The Millenial generation, according to Strauss & Howe are between the ages of 8 years old and 28 years old. Those in their 20’s are pretty pissed off. Their parents have ruined the US economy. There are no jobs for these kids. The unemployment levels for Millenials is at Depression era levels. They have a right to be angry. The question is how they channel this anger. The last Hero Generation came of age during the Great Depression. Their fate was to die by the hundreds of thousands in a World War. What will be the fate of the current Hero Generation? Will the government try to channel their anger in another world war? Will their anger spill into the streets in a civil war in the US? All I know is that there are alot of pissed off people in this country today. Based on past 4th Turnings, we are likely to see great bloodshed in the next 10 years. That is on no one’s radar screen. Below is an article from Casey Research about this issue.Is This Dad’s or Grandpa’s Recession?

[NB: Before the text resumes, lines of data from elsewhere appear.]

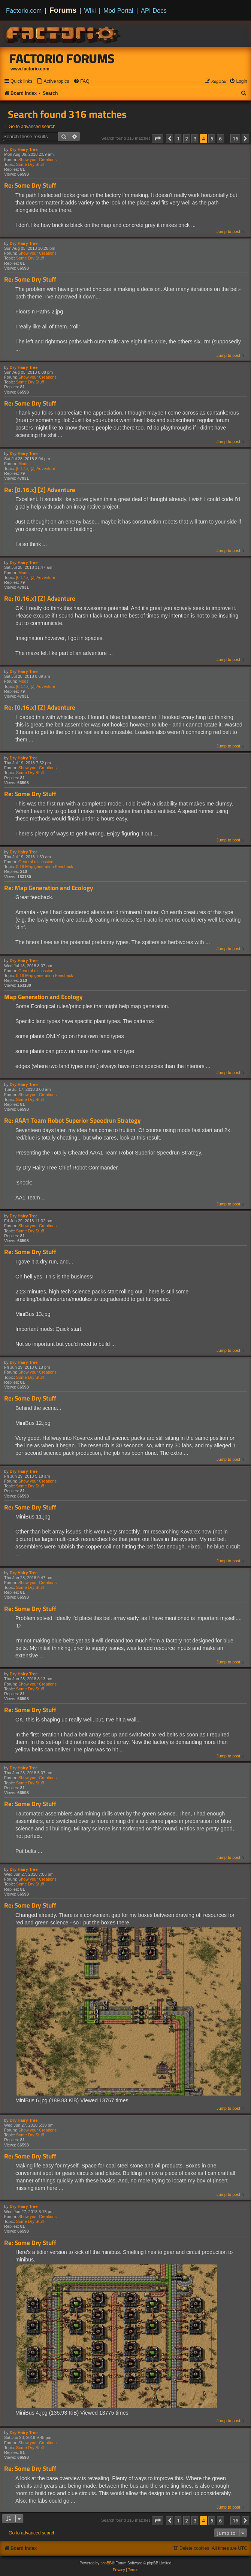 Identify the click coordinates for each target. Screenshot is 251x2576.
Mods (23, 463)
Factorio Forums (62, 58)
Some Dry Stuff (30, 164)
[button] (157, 138)
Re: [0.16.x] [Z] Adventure (39, 490)
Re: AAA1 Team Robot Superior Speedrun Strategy (72, 1121)
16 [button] (235, 138)
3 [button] (195, 138)
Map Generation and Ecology (43, 997)
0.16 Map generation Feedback (44, 866)
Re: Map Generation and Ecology (48, 888)
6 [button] (220, 138)
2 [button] (186, 138)
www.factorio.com (29, 69)
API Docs (154, 10)
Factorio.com (24, 10)
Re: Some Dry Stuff (30, 185)
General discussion (36, 861)
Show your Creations (37, 159)
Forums (63, 10)
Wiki (90, 10)
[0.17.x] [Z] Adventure (35, 468)
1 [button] (178, 138)
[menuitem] (53, 81)
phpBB (106, 2563)
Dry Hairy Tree (24, 149)
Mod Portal (118, 10)
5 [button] (212, 138) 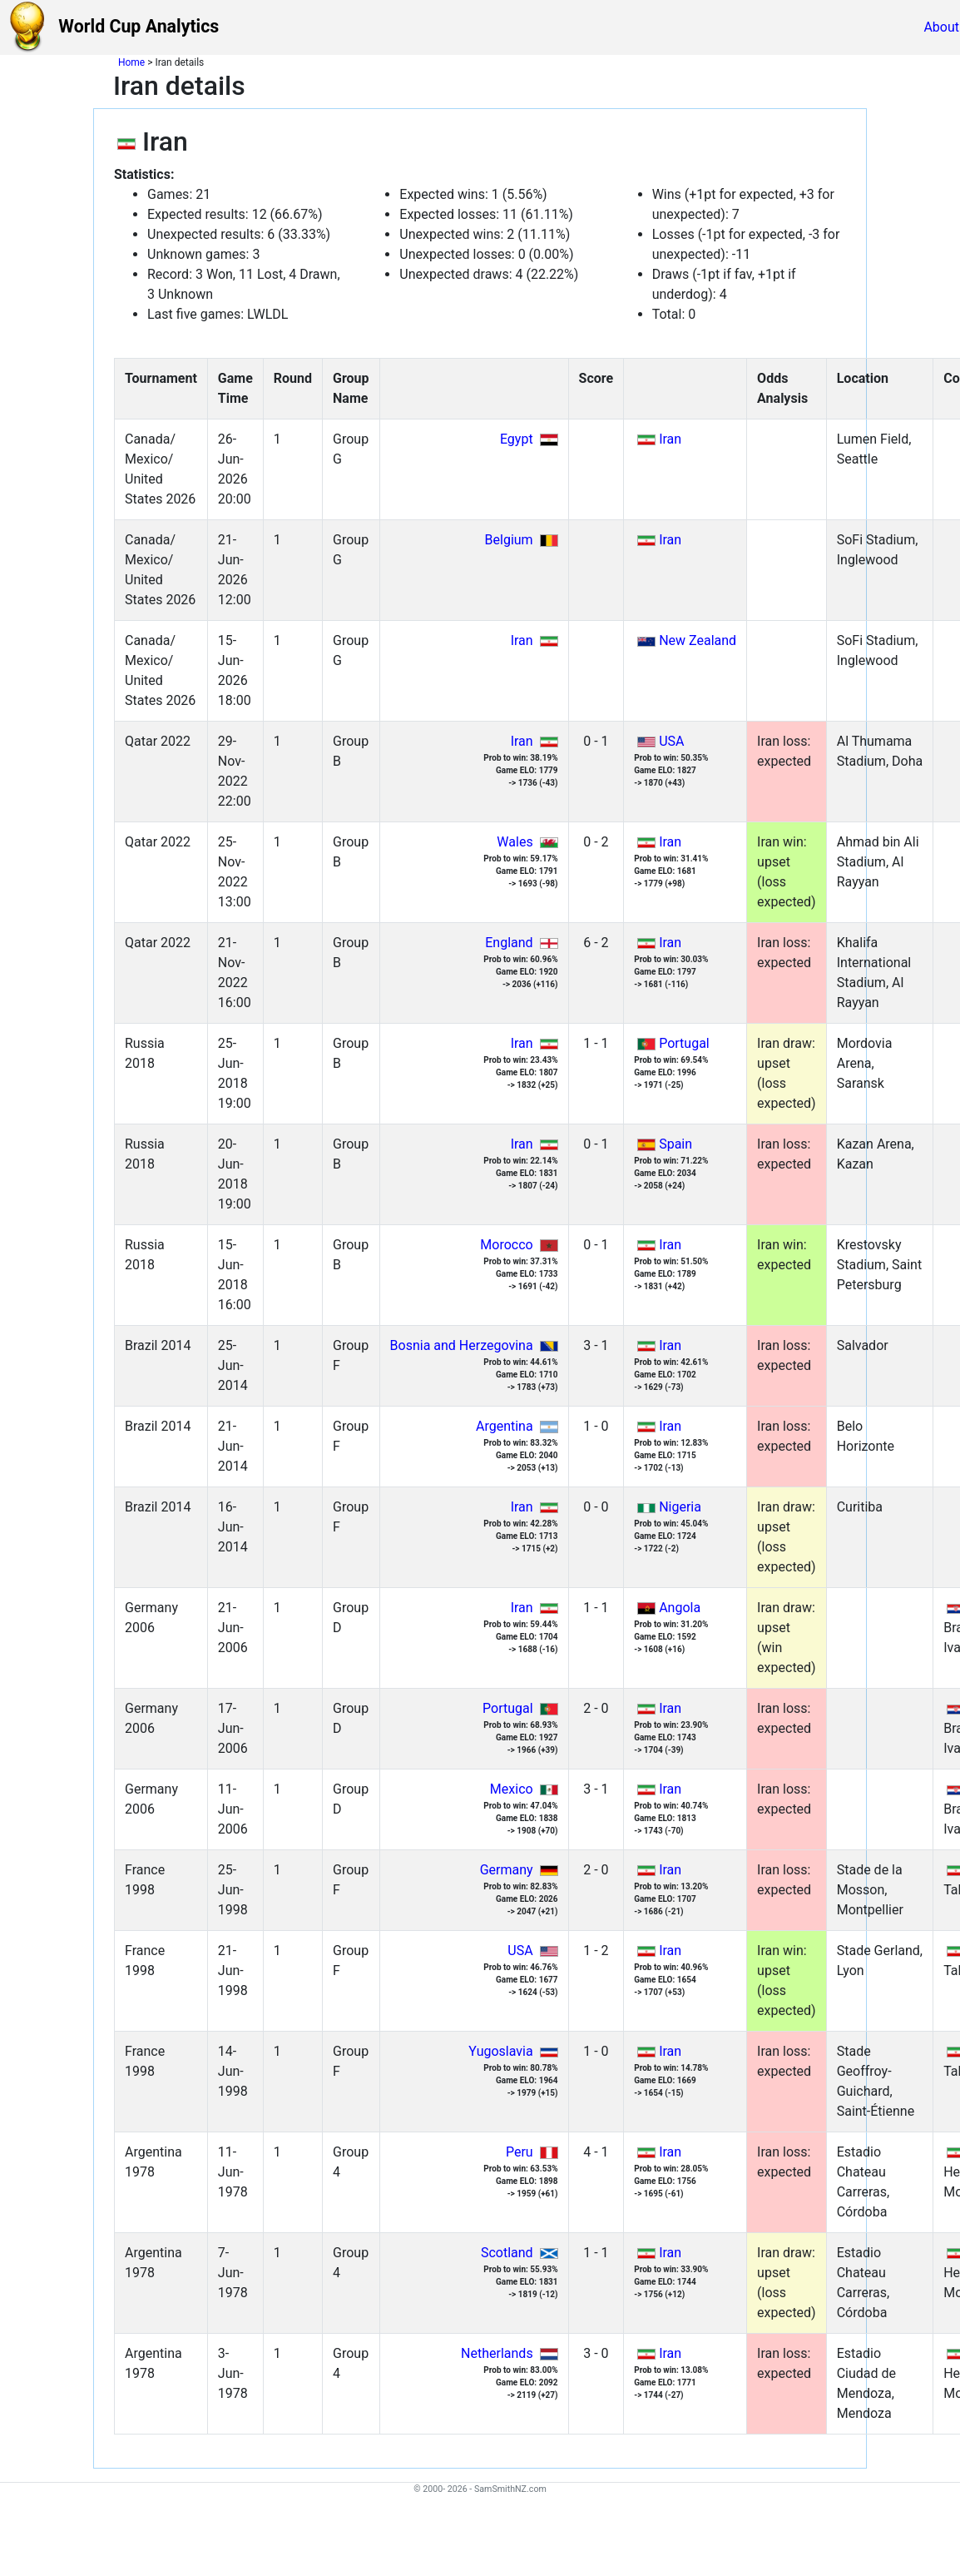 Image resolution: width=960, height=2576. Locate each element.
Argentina (504, 1426)
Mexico (511, 1789)
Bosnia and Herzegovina (461, 1345)
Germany (506, 1870)
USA (671, 741)
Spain (675, 1144)
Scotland (507, 2253)
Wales (514, 842)
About (941, 27)
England (508, 942)
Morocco (506, 1245)
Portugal (684, 1043)
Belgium (509, 540)
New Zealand (697, 640)
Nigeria (680, 1507)
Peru (519, 2152)
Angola (679, 1608)
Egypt (516, 439)
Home (131, 62)
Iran (670, 439)
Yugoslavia (500, 2051)
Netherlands (497, 2353) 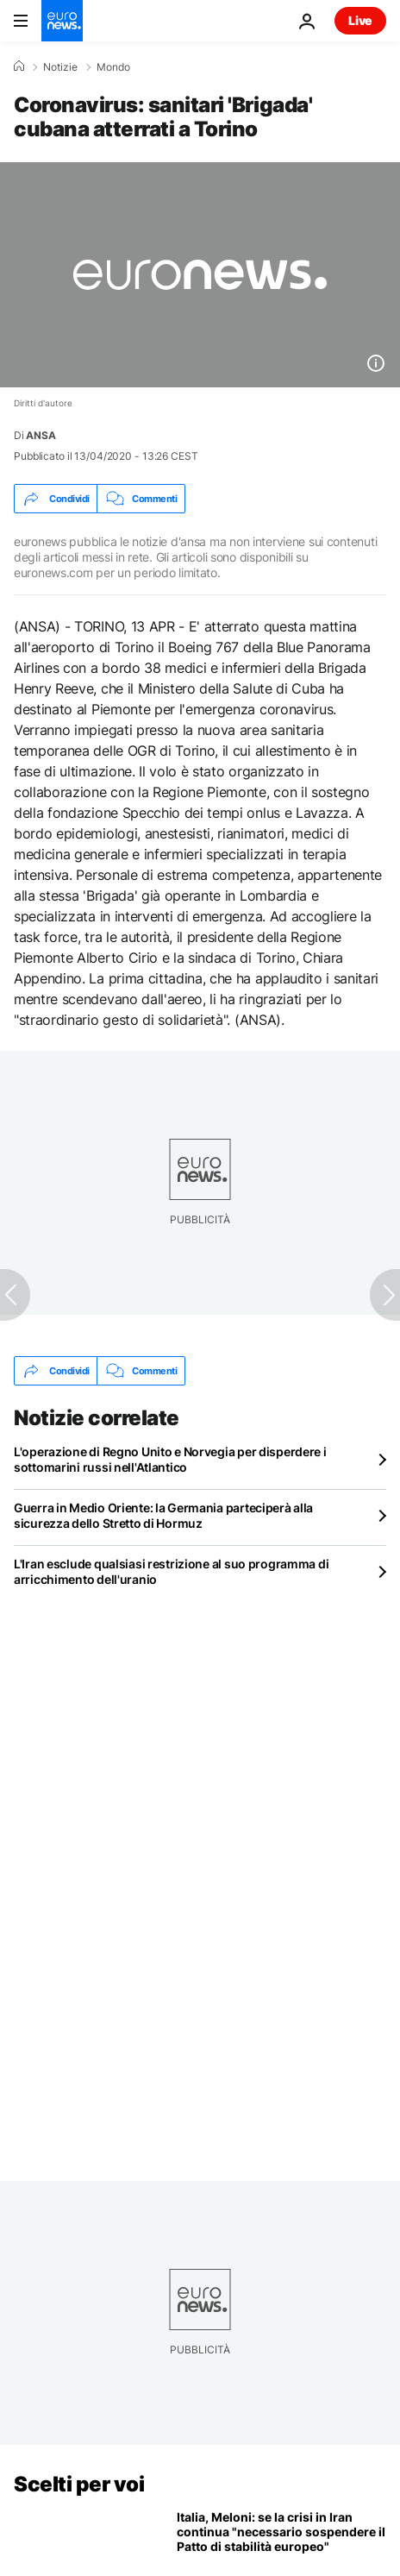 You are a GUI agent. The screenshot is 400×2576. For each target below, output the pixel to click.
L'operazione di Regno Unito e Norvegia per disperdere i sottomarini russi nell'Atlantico (170, 1459)
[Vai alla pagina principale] (62, 20)
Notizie (60, 67)
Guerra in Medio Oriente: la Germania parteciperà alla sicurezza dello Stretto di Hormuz (163, 1515)
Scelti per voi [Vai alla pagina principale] (79, 2484)
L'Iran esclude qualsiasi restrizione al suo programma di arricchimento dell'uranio (171, 1571)
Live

The past is a great aide for any thinker, but it can also be a pitfall. Our thought process analyzes past experiences and compares them to the present. However, the past can also mislead us into thinking that the current situation is rosier than it really is. Could one have predicted a 15-year world recession on Black Tuesday 1929 with past experience as a guide? Probably not. Or what about the carnage of World War I at the onset? Highly unlikely. Relying only on past personal experiences would have been a mistake.
Plenty of smart people fall into this trap. In the fall of 2008, I remember discussing the market crash with an economics professor. He believed the market would rebound quickly, and we’d be out of a recession in no time. This wasn’t a Keynesian professor but instead an Austrian free-market guy. I brought up the concerning indicators, the stimulus plans, and the bank bailouts. But it didn’t convince him. He pointed out that every recession had stimulus and regulations. We’ve come through all those other recessions easily – hence, this one should be nothing to worry about.
By now, it’s safe to say that the professor was wrong.
Of course, he isn’t the only one to make mistakes like that. People see a tough labor market and naturally assume that the current market is the same as previous difficult labor markets in their lifetimes. Unfortunately, the data shows that the youth labor market hasn’t been this bad since the Great Depression.
Rather than reflecting on our personal experiences, let’s take a look at the data:
As the chart shows, the 2010 20-24 age group has the highest unemployment rate at 15.8%. The rate would be even higher without the Census. Prior to major Census hiring, the April rate peaked at 17.2%.
During the last 50 years, only 1975 at 13.6% and 1982 at 14.9% unemployment came close to this high level. These labor markets do seem comparable, but only without considering labor participation. Graduate school is a recession escape route for many young people. A student receives a useless undergraduate degree and then hopes to improve his lot by acquiring a useless masters or doctorate.
Though these students don’t appear in the unemployment statistics, they are captured within the labor participation rate:
In the past decade, there is a very noticeable decline in the age 20-24 labor participation rates, with a cliff in recent years. (The early ‘70s had a lower participation rate too. But this is partially explained by other factors, such as lower female participation in the workforce.) The peak participation rates were in 1986 and 1987 at 78.9%.
These students are basically unemployed, and a chart including them would get us closer to the real unemployment rate. To do this, I added the unemployment rate and the difference between each year’s participation rate and the 1986-1987 peak rate:
Now we can see a dramatic difference between today’s adjusted unemployment rate and the past 40 years. The current recession’s adjusted unemployment is a full five percentage points higher than the second highest peak in 1975. While many would like to compare this youth labor market to their personal experiences, today’s situation is significantly worse. This year’s college graduates will pray nightly that their labor market begins to resemble 1982 or 1975 by the graduation ceremony.
Graduates in 1982 and 1975 received a taste of modern-day unemployment. But kids today face a youth labor market closer resembling Grandma and Grandpa’s depression experience than Mom and Dad’s downturns.
There could be a ray of hope in all of this. After all, the Great Depression permanently changed the people who experienced it. My own grandparents still maintain thrifty habits such as saving every penny and growing their own vegetables. They really don’t need to do this anymore, but their psyche has been forever altered by hardship. Perhaps a few years of struggle could invoke a similar shift in the American youth away from the constant cycle of overspending.
So far, the future doesn’t look good. The younger generation fell head over heels for Obama in 2008. But how will they vote in 2012 after years of unemployment? If they once again choose him, even worse times are ahead. However, there is a real chance that this could be a turnaround generation. Right now, it’s hard to gauge the feeling of the whole age group – only a general anger seems to unify it. Anger at government, anger at capitalism, anger at anything. This angst properly directed could be a positive vehicle for change – though it may be a destructive force as well.